J’ai voulu voir, entendre, écouter, toucher, sentir voire comprendre ce que font certains de nos compatriotes et de quoi, ils vivent au pays du roi Mohamed VI, le Maroc.

Direction, La Médina, vaste marché africain. Là, le visiteur y trouve tout. Espace grouillant où toutes les nationalités se côtoient. Les sénégalais semblent être les plus nombreux au mètre carré. Le marché est d’ailleurs connu sous le nom de Marché sénégalais.

Des Ivoiriens aussi se frayent un chemin dans la restauration, le cosmétique, l’esthétique etc.

Celle qui attire notre attention s’appelle Victoire Klarou. Elle est orpheline de mère. Son père, introuvable, est en vie. Elle sait seulement qu’il s’appelle Konan Koffi Charles et qu’il est de Didievi (centre de la Côte d’Ivoire).

Depuis le Maroc, ces dames se battent pour se faire une place au soleil

Cela fait plus d’un an, qu’elle vit à Casablanca. Sans soutiens au pays, la vie était difficile. L’idée lui est venue de venir « se chercher. » Elle fait détour par le Ghana. Puis destination, Casa.

Sa grande sœur lui a facilité le voyage en lui promettant du travail et une possibilité d’aller en Europe. Une belle promesse pour être vraie. À son arrivée, trop de complications ensuite et elle fuit la maison. Les difficultés commencent pour elle, mais Victoire Klarou ne baisse pas les bras. « J’ai pris une maison avec une compatriote. Elle est partie quand elle a trouvé un partenaire. J’ai dû me faire une autre copine avec laquelle je partage l’appartement. »

La jeune ivoirienne trouve un boulot dans une usine de recyclage avec « un salaire de misère, 1500 dirhams, soit 150 euros, environ, 98.000 FCFA. »

Seulement, au Maroc, les maisons sont chères, « le loyer fait 800 dirhams, soit 80 euros, plus de 46000 FCFA ». « Je ne m’en sortais pas. J’ai tenté des tresses à domicile. Et là encore, ça ne marchait pas très fort : les ivoiriennes, les marocaines. Du tout. Des tresses à 150 dirhams ou 70 dirhams, pour le tissage. »

Une autre Ivoirienne, Audrey, ouvre un salon dans le marché sénégalais. Audrey est titulaire d’un Master 2 en développement durable. Elle a travaillé dans une structure environnementale au Maroc, mais le salaire ne lui convenait pas. Elle a préféré s’installer à son propre compte. Elle a investi toutes ses économies pour ouvrir son salon.

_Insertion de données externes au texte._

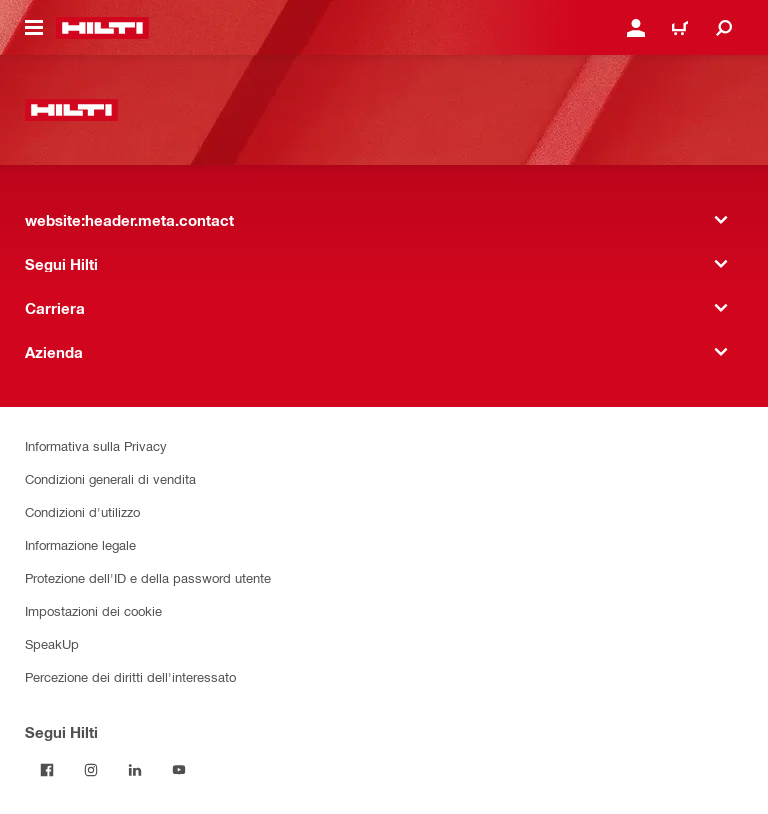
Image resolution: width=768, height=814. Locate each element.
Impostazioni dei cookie (93, 610)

Audrey emploie sa compatriote. Elle travaille dans un magasin de 2 mètres carrés. Elles s’approvisionnent à Abidjan en produits divers: Mèches de toutes sortes et de toutes gammes, pommade. Tresses, tissage, soins de visage, pédicure, manucure…

Les mèches achetées au pays sont proposées à 100 dirhams au Maroc, soit 6000 FCFA l’unité. « La responsable me paie le transport, la nourriture et en nature 1500 dirhams. Je dois payer la maison à 800 dirhams. Ce n’est pas suffisant mais je me débrouille.

Transport : 420 dirhams soit 25200 FCFA par mois. Impossible de faire de l’économie ».

La responsable elle-même a des charges incompressibles. Le loyer mensuel du réduit de magasin est de 4000 dirhams soit 400 euros. Les clients sont pour la plupart des ouest-africains. Mais les marocaines apprécient bien les tissages.

La plupart des Ivoiriennes au Maroc sont dans le ménage. Certaines ont choisi la voie facile: la prostitution.

« Je n’ai pas choisi la voie facile parce que depuis le pays, J’ai connu Jésus. Et j’avais un objectif en venant ici: dans mon idée, c’était de faire de l’économie et au bout de quelques années, retourner au pays et m’y installer, faire mes propres affaires. »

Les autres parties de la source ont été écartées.